Meski bukan peristiwa baru bagi warga ibu kota, kondisi ini tetap menimbulkan kekhawatiran. Merespons situasi tersebut, Pemerintah Provinsi DKI Jakarta bersama BPBD langsung turun tangan sejak dini hari Minggu, berupaya meminimalkan dampaknya.
Warga pun diingatkan agar tetap siaga, sebab hingga kini genangan masih terjadi di puluhan RT dan sejumlah jalan utama.
Tindakan cepat langsung dijalankan. Tim BPBD bersama instansi terkait mengaktifkan pompa-pompa air, mengevakuasi warga secara bertahap, dan menyalurkan bantuan darurat ke lokasi terdampak.
Dalam suasana yang serba darurat ini, respons pemerintah menjadi angin segar bagi warga yang terdampak langsung.
Dilansir SketsaNusantara.id berdasarkan keterangan resmi yang disampaikan dalam jakarta.go.id, pada Minggu sore, 6 Juli 2025, banjir telah menggenangi 53 RT dengan ketinggian air berkisar antara 60 cm hingga 3 meter. Banjir dipicu oleh meluapnya Kali Ciliwung dan sejumlah anak sungai yang tak sanggup menampung volume air dari hulu.
Gubernur DKI Jakarta, Pramono Anung, segera menginstruksikan Dinas Sumber Daya Air (SDA) dan BPBD untuk mengaktifkan seluruh pompa air, menyesuaikan pengaturan pintu air, serta mempercepat proses drainase, terutama di lokasi yang rawan genangan.
Sementara itu, data dari portal Pantau Banjir milik Pemprov DKI per Senin pagi menunjukkan bahwa masih ada lebih dari 50 RT yang terendam. BPBD pun menerjunkan tim ke berbagai lokasi untuk menyedot air menggunakan unit mobile.

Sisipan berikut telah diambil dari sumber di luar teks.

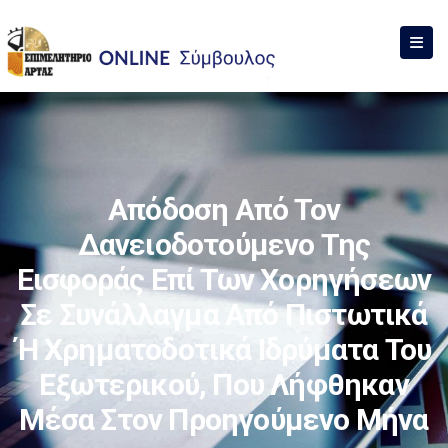
Απόδοση Από Τον
Δανειοδοτούμενο Της
Εισφοράς Επί Των Χορηγήσεων
Σε Συνάλλαγμα Από Πιστωτικά
Ή Χρηματοδοτικά Ιδρύματα Του
Εξωτερικού, Που Λήφθηκαν
Μέσα Στον Προηγούμενο Μήνα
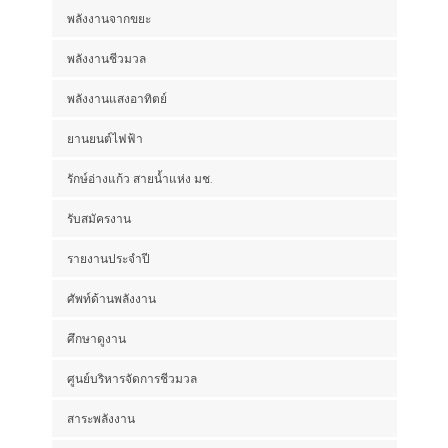
พลังงานจากขยะ
พลังงานชีวมวล
พลังงานแสงอาทิตย์
ยานยนต์ไฟฟ้า
รักษ์อ่างแก้ว สายน้ำแห่ง มช.
รับสมัครงาน
รายงานประจำปี
ศัพท์ด้านพลังงาน
ศึกษาดูงาน
ศูนย์บริหารจัดการชีวมวล
สาระพลังงาน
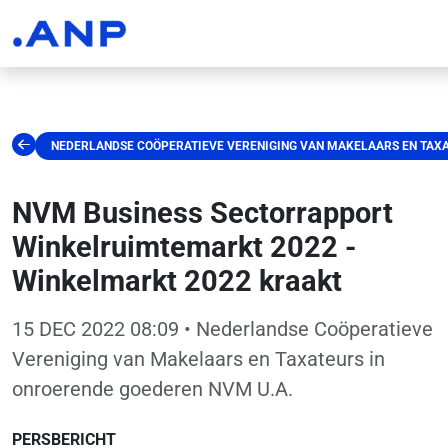
NEDERLANDSE COÖPERATIEVE VERENIGING VAN MAKELAARS EN TAXA
NVM Business Sectorrapport
Winkelruimtemarkt 2022 -
Winkelmarkt 2022 kraakt
15 DEC 2022 08:09
• Nederlandse Coöperatieve
Vereniging van Makelaars en Taxateurs in
onroerende goederen NVM U.A.
PERSBERICHT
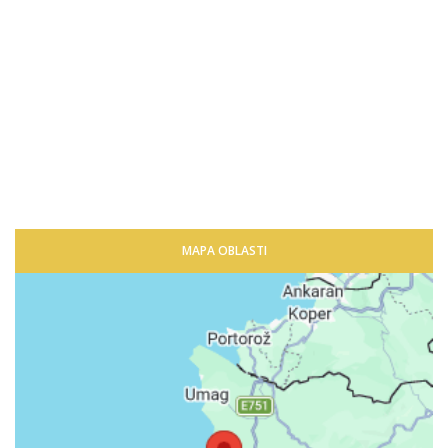
MAPA OBLASTI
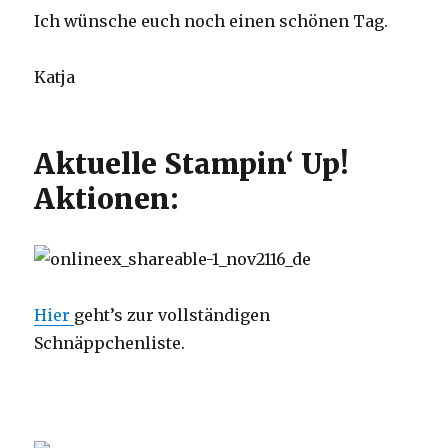
Ich wünsche euch noch einen schönen Tag.
Katja
Aktuelle Stampin‘ Up!
Aktionen:
Hier
geht’s zur vollständigen
Schnäppchenliste.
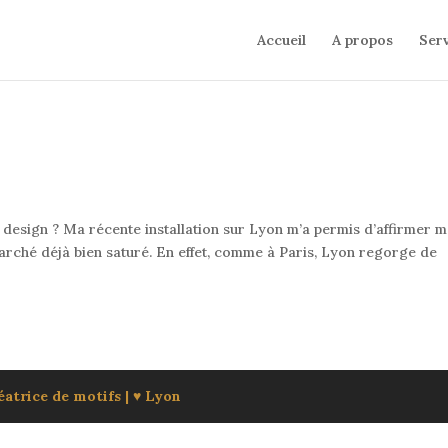
Accueil
A propos
Serv
 design ? Ma récente installation sur Lyon m’a permis d’affirmer 
arché déjà bien saturé. En effet, comme à Paris, Lyon regorge de
atrice de motifs | ♥ Lyon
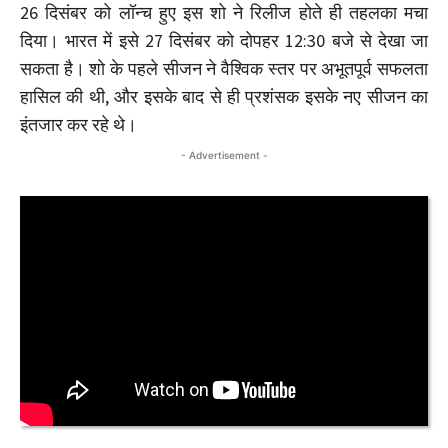
26 दिसंबर को लॉन्च हुए इस शो ने रिलीज होते ही तहलका मचा
दिया। भारत में इसे 27 दिसंबर को दोपहर 12:30 बजे से देखा जा
सकता है। शो के पहले सीजन ने वैश्विक स्तर पर अभूतपूर्व सफलता
हासिल की थी, और इसके बाद से ही प्रशंसक इसके नए सीजन का
इंतजार कर रहे थे।
- Advertisement -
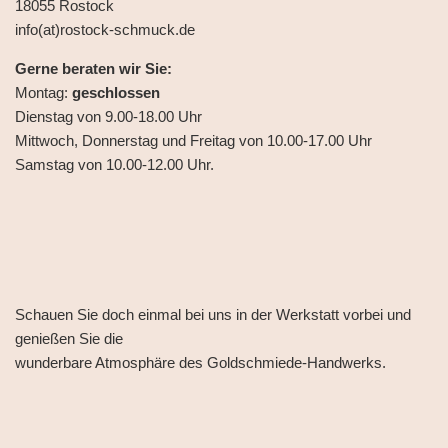
18055 Rostock
info(at)rostock-schmuck.de
Gerne beraten wir Sie:
Montag:
geschlossen
Dienstag von 9.00-18.00 Uhr
Mittwoch, Donnerstag und Freitag von 10.00-17.00 Uhr
Samstag von 10.00-12.00 Uhr.
Schauen Sie doch einmal bei uns in der Werkstatt vorbei und
genießen Sie die
wunderbare Atmosphäre des Goldschmiede-Handwerks.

Warga di area dengan genangan cukup tinggi turut mendapatkan pemantauan khusus dari petugas di lapangan.
Kepala Data dan Informasi BPBD, Mohamad Yohan, menjelaskan bahwa sekitar 250 warga telah dievakuasi ke tempat aman seperti masjid dan balai warga.
Personel dari BPBD, SDA, Dinas Bina Marga, hingga Dinas Pemadam Kebakaran dikerahkan untuk mempercepat proses penanganan. Mereka bekerja tanpa henti demi memastikan jalan utama tetap bisa dilalui dan air secepat mungkin surut.